El subjefe de Policía, el inspector mayor Ruben Bertolio, en declaraciones emitidas por TV LIBRE destacó que el delito fue cometido contra las madres de los bebés que iban a ser entregados a otras personas.
En una entrevista realizada al jerarca, éste informó que ahora la acusación señala a las madres como víctimas. El delito cometido sería por la propuesta de negociar con la venta o la entrega de los bebés.
«En este caso el delito es hacia las madres, a las parturientas, a las que ella les proponía el negocio de la venta o entrega de un niño».
El subjefe informó que aún no se tienen suficientes pruebas, pero es bastante claro que todas las que existen conducen a presumir que una sola persona no podría ser la encargada de llevar a cabo toda esta actividad delictiva.
El fin no justifica los medios
No puede hablarse aún de que exista una organización encargada de traficar con los bebés de madres en estado de marginalidad y miseria, pero es fácil dejarse llevar por esa línea de pensamiento según los acontecimientos dados.
El caso resultó de gran relevancia, cuando los pasados días del mes de marzo LA REPUBLICA comenzó a dar la noticia de que una enfermera, de iniciales BEBA, estaba implicada en el caso de la venta de niños recién nacidos.
La mujer, procesada con prisión por entregar a los bebés en adopción, ahora estaría siendo juzgada por la tarea de negociar con las futuras madres.
Mediante promesas, la mujer convencía a las madres a entregar a sus bebés por beneficios económicos que, por supuesto, no necesitaban ser grandes sumas de dinero, con algunos electrodomésticos y pocos pesos la cosa se solucionaba.
Una vida por comida, por un confort un poquito más elevado o por una plata que no alcanza para vivir decorosamente ni siquiera una semana.

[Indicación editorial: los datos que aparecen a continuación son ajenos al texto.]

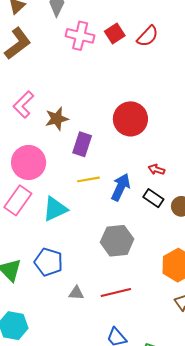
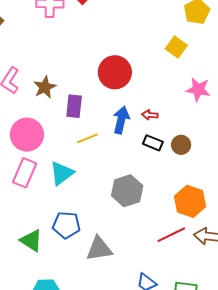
blue arrow: (121, 187) -> (121, 120), moved
gray triangle: (76, 293) -> (99, 249), size x1.8
red line: (116, 293) -> (171, 235), moved

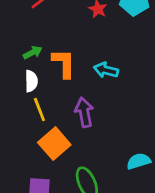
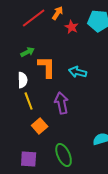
green arrow: (33, 53) -> (28, 52), moved
orange square: (54, 144) -> (40, 126), size x0.7

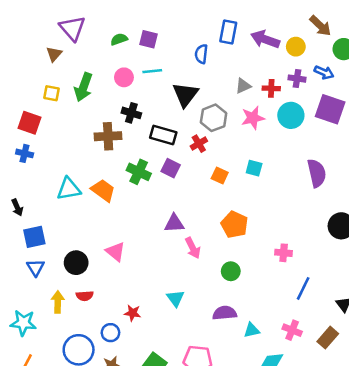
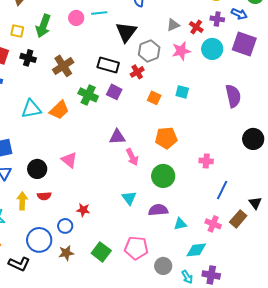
red cross: (271, 88) -> (196, 27), turned 32
black cross: (131, 113) -> (28, 58), moved
brown cross: (108, 136) -> (63, 66), turned -30
orange trapezoid: (103, 190) -> (59, 110), turned 100
orange pentagon: (234, 225) -> (166, 138), turned -30
green circle: (231, 271) -> (163, 176), size x1.5
cyan triangle: (176, 298) -> (129, 198), moved
brown rectangle: (328, 338) -> (238, 219), moved

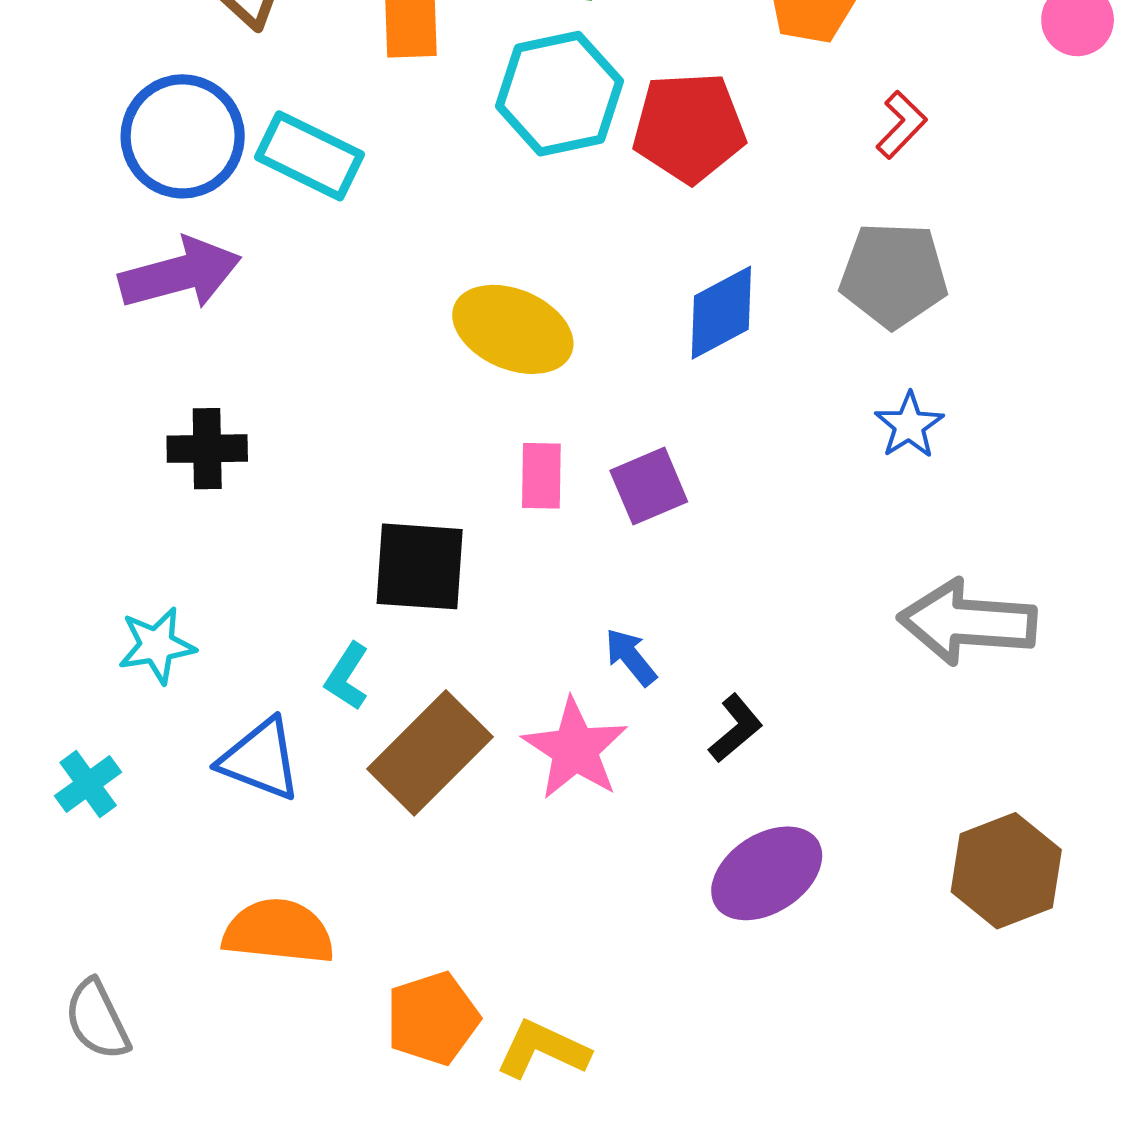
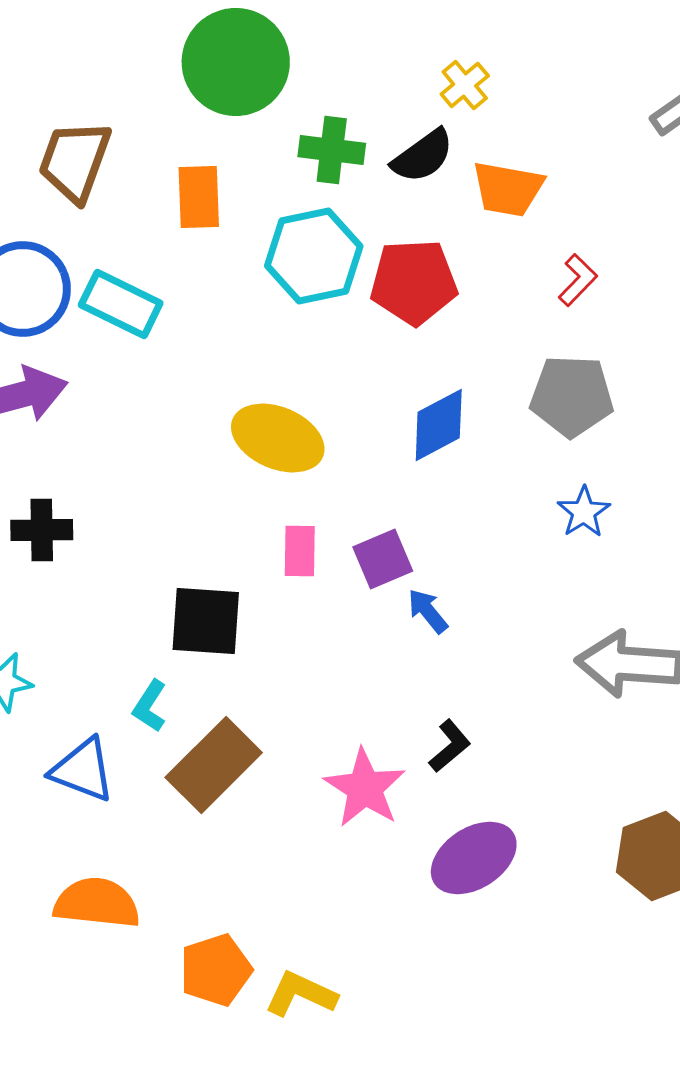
blue arrow: (631, 657) -> (428, 611), moved
pink star: (575, 749) -> (365, 788), moved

Pero las madres no teniendo nada más que lo puesto, incluso su hijo en el vientre, trocaban parte de su vida por eso.
Cuando la enfermera dio con mujeres que no aceptaron ningún regalo más que el de recibir en sus brazos a sus hijos se inclinó hacia otro tipo de estrategia, y fue mediante amenazas que intentó convencer a una mujer que rechazó el planteo recibido por BEBA. De allí fue que el caso derivó en las actuaciones dadas en estas últimas horas.

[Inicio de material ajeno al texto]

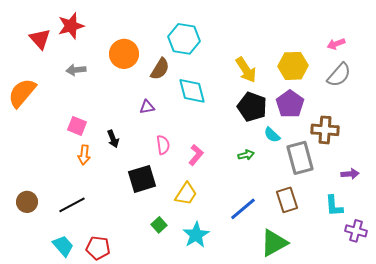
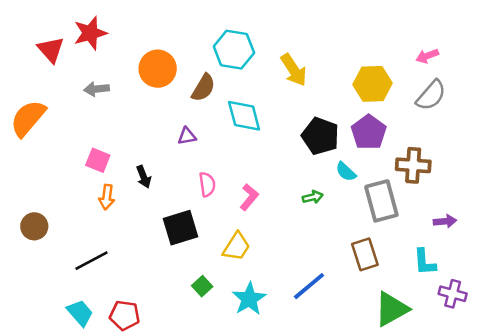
yellow arrow: (246, 70) -> (294, 70), moved
brown circle: (27, 202) -> (34, 226), moved
blue line: (243, 209) -> (309, 286), moved
green triangle: (274, 243) -> (392, 309), moved

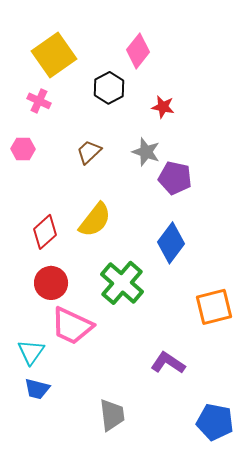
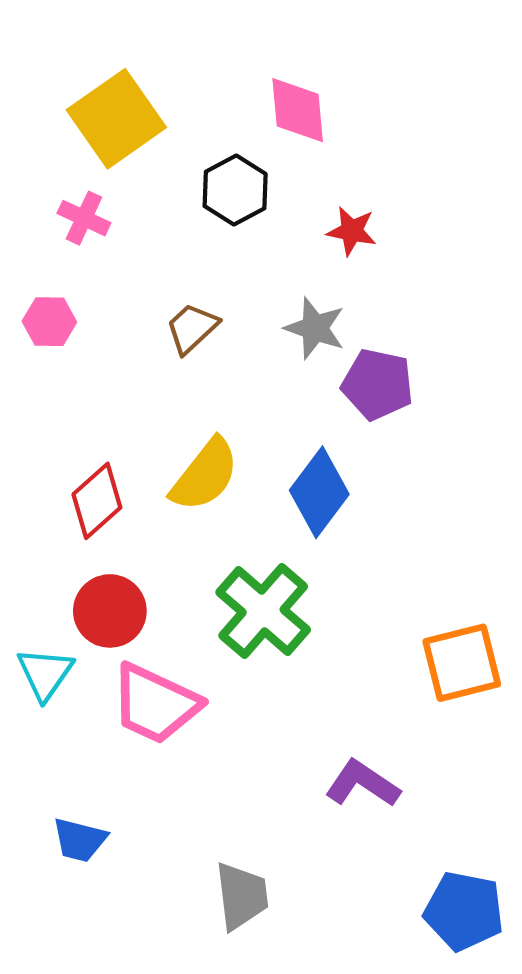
pink diamond: (138, 51) -> (298, 110), turned -44
blue diamond: (171, 243) -> (319, 492), moved
cyan triangle: (31, 352) -> (45, 674), moved

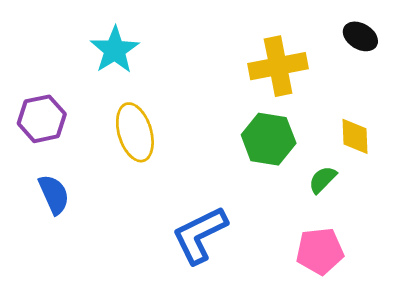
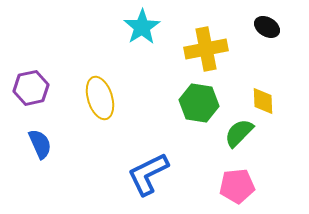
cyan star: (115, 50) -> (142, 27), moved
green semicircle: (323, 180) -> (239, 133), size x1.4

El nuevo magistrado encargado, el juez en lo Penal Dr. José María Gómez Ferreira, tomó cartas en el asunto pero se mantienen en reserva las resoluciones dadas en las últimas horas.

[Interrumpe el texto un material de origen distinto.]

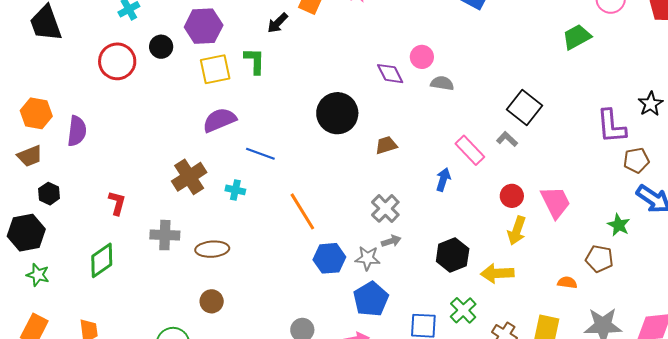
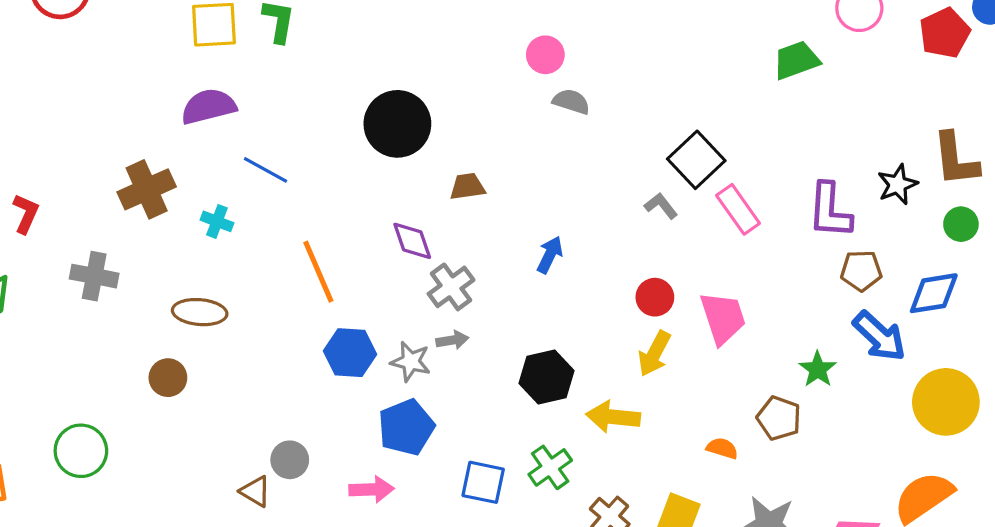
purple diamond: (390, 74) -> (412, 241), moved
pink rectangle: (470, 150) -> (738, 209), moved
brown ellipse: (212, 249) -> (200, 312), moved
brown circle: (212, 301) -> (168, 378), moved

Es claro que esto no puede ser actividad para uno solo, es claro que los profesionales indagados en instancias anteriores fueron dejados en libertad por falta de suficientes elementos incriminatorios, es claro también que en negocios como éstos, no sólo se necesita de una enfermera que declare como partera al recién nacido, se necesitan también escribanos, abogados, y contactos para vincularse con familias interesadas de otras partes de país.
La mira no apunta al destino de los bebés, eso ahora no está en el tapete, según dijo el inspector Ruben Bertolio, «
El caso sigue en el Juzgado, se continúa investigando, siguen apareciendo nuevas pruebas y más implicados tienen que concurrir a declarar. BEBA seguramente no está sola, habrá ahora que determinar quiénes son los que la acompañan.